S’agissant de la demande formulée au titre des travaux qui auraient dû être exécutés en raison du défaut d’achèvement imputable à la SARL LE CLOS DE LA REINE MATHILDE et au titre des travaux non réalisés, aucune pièce n’établit les manquements allégués au regard des quelques réserves de finition mentionnées au procès-verbal de livraison de l’appartement, étant rappelé qu’au regard du prix des prestations, Monsieur X a entendu se réserver la réalisation de certains travaux.
Néanmoins, la SARL LE CLOS DE LA REINE MATHILDE ne justifiant d’aucun procès-verbal de levée des réserves, elle sera condamnée au paiement d’une somme qui est raisonnable de fixer à 3.000 euros au titre de leur reprise.
III – Sur les autres demandes
La SARL LE CLOS DE LA REINE MATHILDE qui succombe, sera condamnée aux dépens, ainsi qu’au paiement de la somme de 3.000 euros au titre des frais irrépétibles exposés par la demanderesse dans le cadre de cette instance.

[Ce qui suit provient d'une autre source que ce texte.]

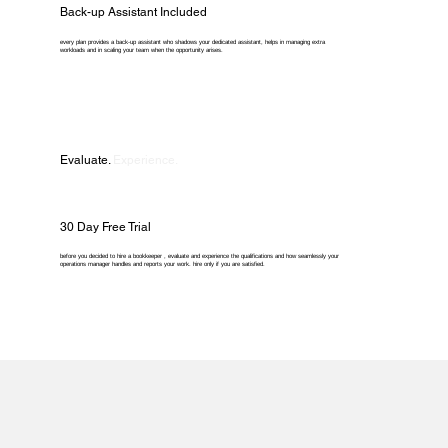
Back-up Assistant Included
every plan provides a back-up assistant who shadows your dedicated assistant, helps in managing extra
workloads and in scaling your team when the opportunity arises.
Evaluate.
Experience.
30 Day Free Trial
before you decided to hire a bookkeeper , evaluate and experience the qualifications and how seamlessly your
operations manager handles and reports your work. hire only if you are satisfied.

En revanche, ni l’équité, ni la situation économique de la société GEORGE V NORMANDIE n’imposent l’application des dispositions de l’article 700 du Code de procédure civile à son égard.
Nécessaire et compatible avec la nature de l’affaire il convient de prononcer l’exécution provisoire.
Le bénéfice des dispositions de l’article 699 du Code de procédure civile est accordé aux avocats en ayant fait la demande et pouvant y prétendre.
PAR CES MOTIFS
Le tribunal, statuant par jugement contradictoire, mis à disposition au greffe et en premier ressort,
— Condamne la SARL LE CLOS DE LA REINE MATHILDE à payer à la SCI VILLAS MATHILDE 35B les sommes suivantes :
— 13.500 euros de dommages et intérêts au titre du retard de livraison,
— 3.000 euros au titre du coût de la levée des réserves,
— 3.000 euros au titre de l’article 700 du Code de procédure civile,
— Prononce l’exécution provisoire,
— Condamne la SARL LE CLOS DE LA REINE MATHILDE aux dépens,
— Accorde Le bénéfice des dispositions de l’article 699 du Code de procédure civile est accordé aux avocats en ayant fait la demande et pouvant y prétendre,
— Déboute les parties de leurs autres demandes, comprenant les demandes plus amples ou contraires.
Fait et jugé à Paris le 19 Décembre 2017.